Hi everyone I want to go to germany to enroll in a language academy to learn german.

I find out with the embassy that if I go to a language institute there in germany, I'll need a private insurance, not the public, so I was wondering if a private insurance could accept me putting the hiv as pre-existence, that way they would not have to cover the treatment, but would have to cover other situations that have nothing to do with the hiv.
If that case could be available I would take financially care of my treatmente by myself for the time I would be studing in the language course.


----------



## *Sunshine*

Health care in Germany is very expensive and private insurance companies will not want to insure you. I would recommend learning German elsewhere.


----------



## beppi

If you are resident in Germany, you HAVE TO have German health insurance.
If you cannot join the public scheme (which would cover your pre-existing conditions without additional premium), you must join a private insurance.
In that case, yopur best bet would be the "Basistarif", which covers pre-existing conditions and costs only around €700/month (this is the best deal you can get in your situation!). The best is: The private insurers have to accept you into that plan! They won't like it, and they will find all kinds of excuses, so you must be firm (perhaps with the assistance of a lawyer).
If you cannot afford that, the above poster is right: Do not come to Germany, as an insurance with exception and self-funded treatment will certainly be costlier.


----------



## *Sunshine*

beppi said:


> In that case, yopur best bet would be the "Basistarif", which covers pre-existing conditions and costs only around €700/month (this is the best deal you can get in your situation!). The best is: The private insurers have to accept you into that plan! They won't like it, and they will find all kinds of excuses, so you must be firm (perhaps with the assistance of a lawyer).

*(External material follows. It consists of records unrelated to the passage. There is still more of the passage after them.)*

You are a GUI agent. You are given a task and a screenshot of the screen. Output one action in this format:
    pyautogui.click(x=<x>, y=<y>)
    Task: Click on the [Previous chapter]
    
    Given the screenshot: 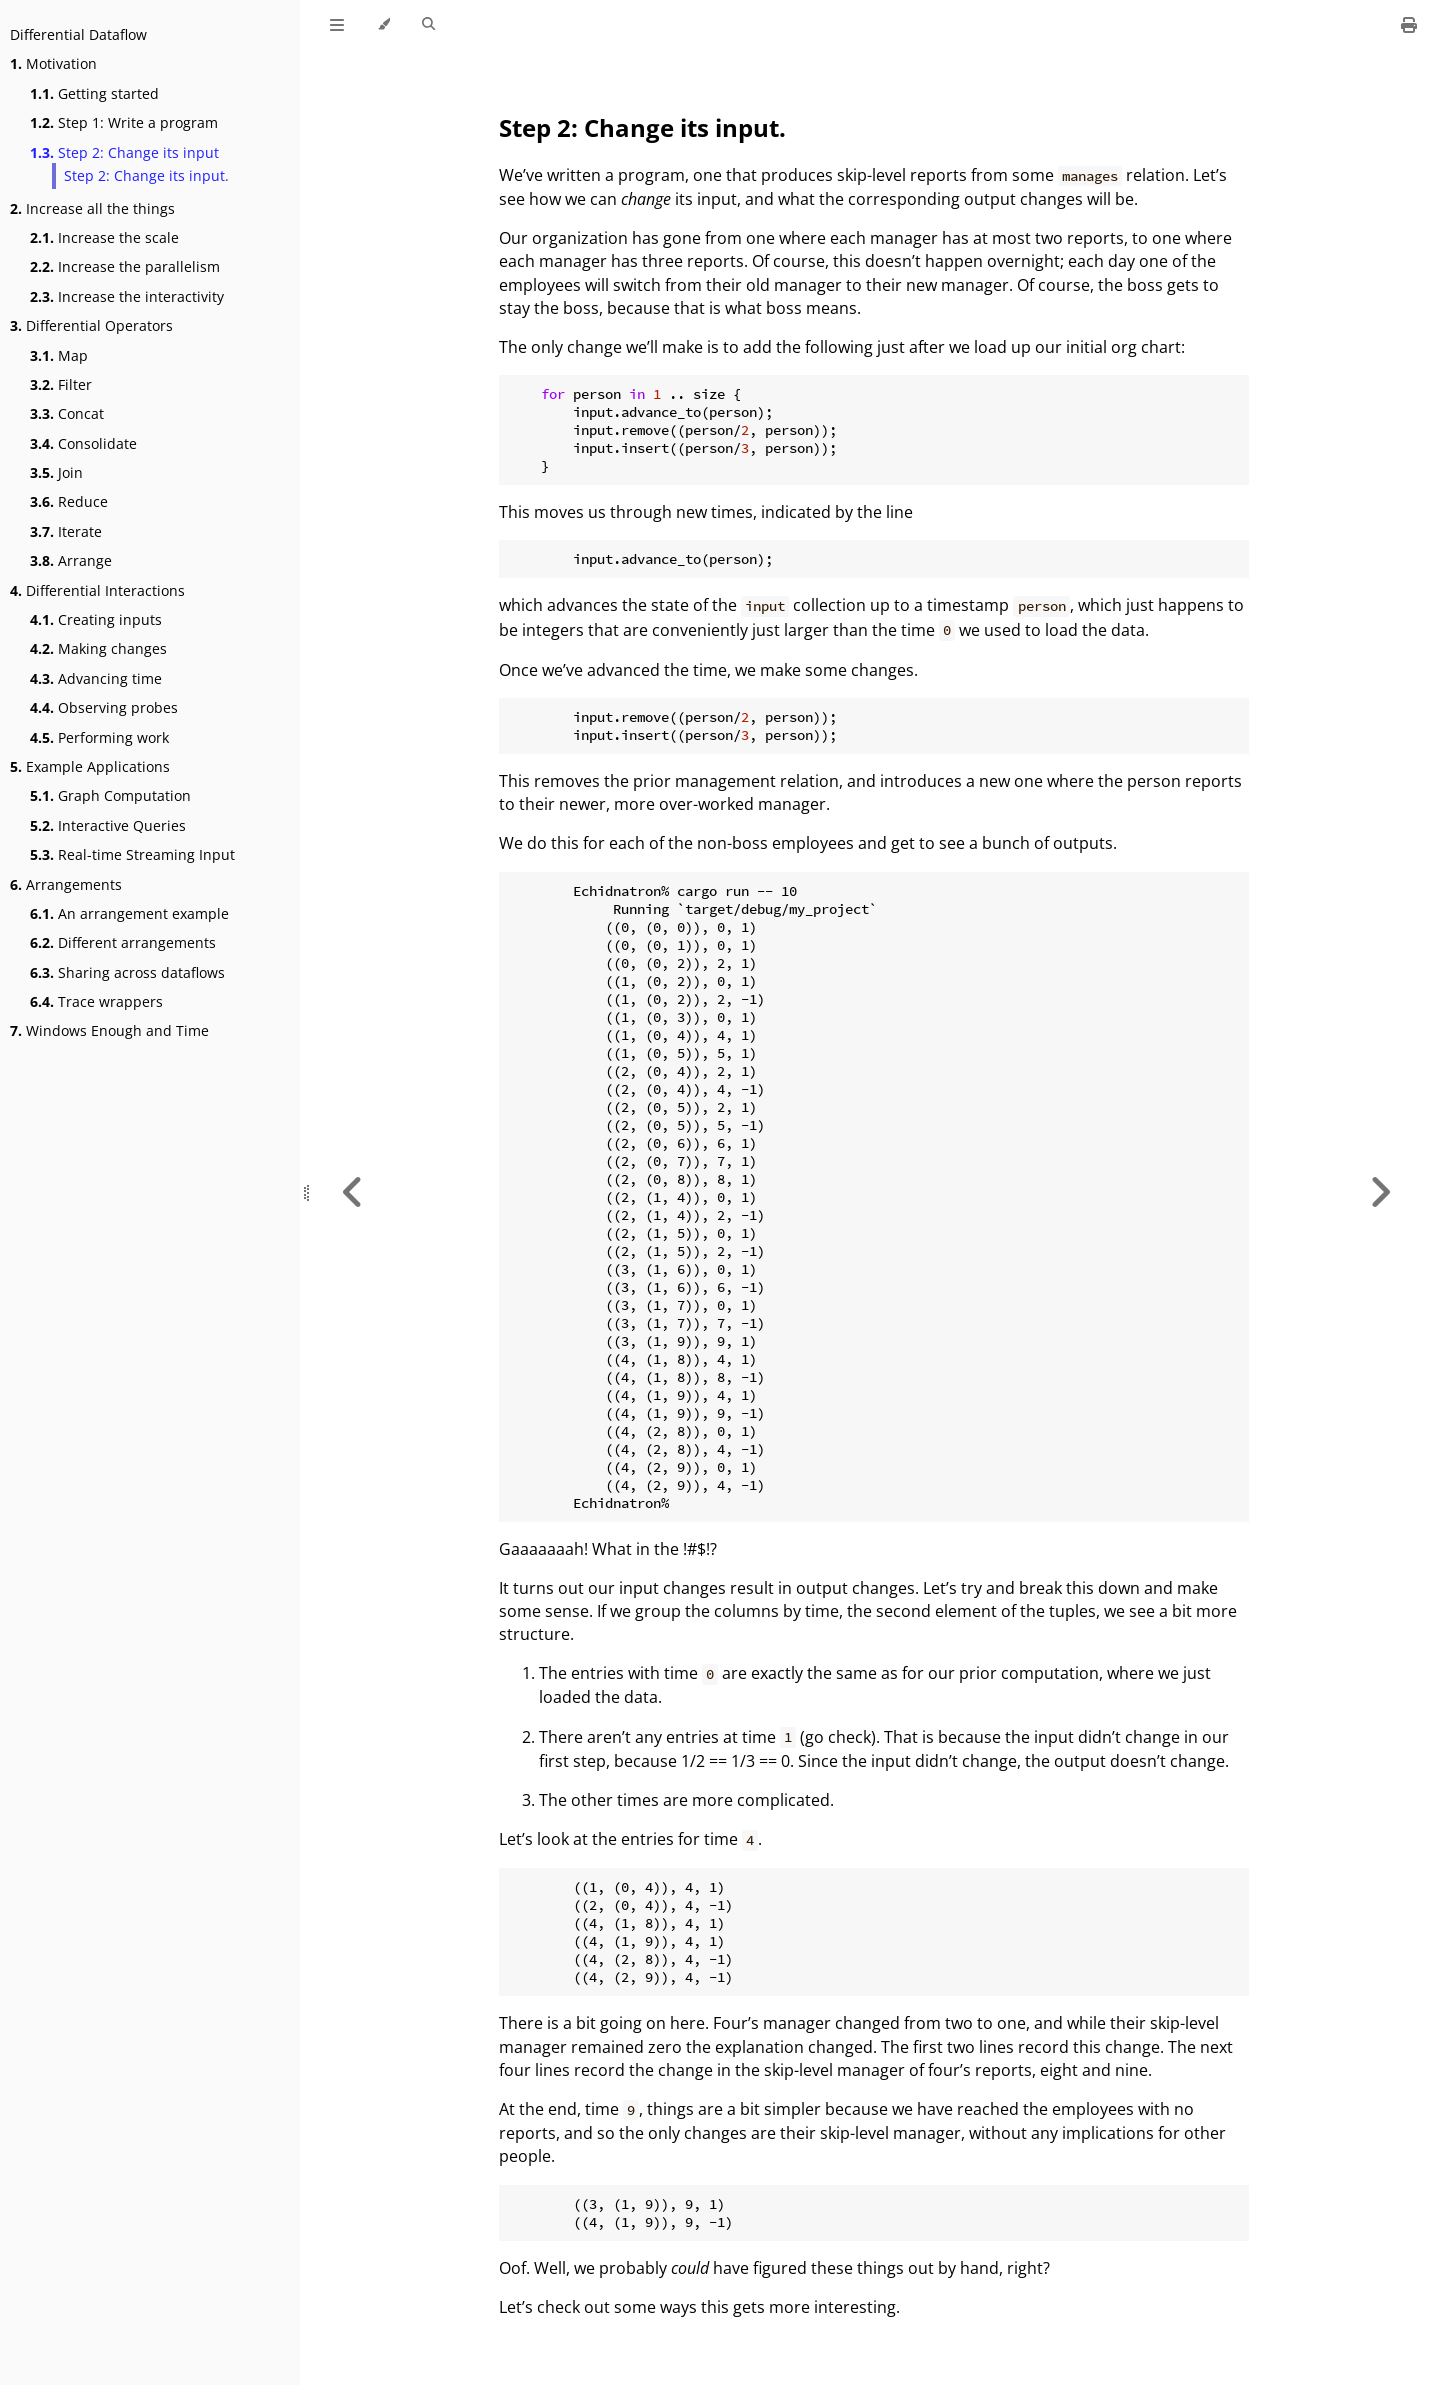 What is the action you would take?
    pyautogui.click(x=353, y=1192)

The insurance companies, however, are only required to accept foreigners with a residence permit valid for over 1 year. 

Without a health insurance, he won't be able to get a residence permit.


----------



## beppi

That is correct.
But in another post he says he wants to do a postgraduate (and thus become student) and join the public scheme. In that case he'd have a sufficient residence permit.
With a shortder visa, he cannot join any German health insurance, but must join an international expat insurance - which does not have to accept him and usually excludes pre-existing conditions.


----------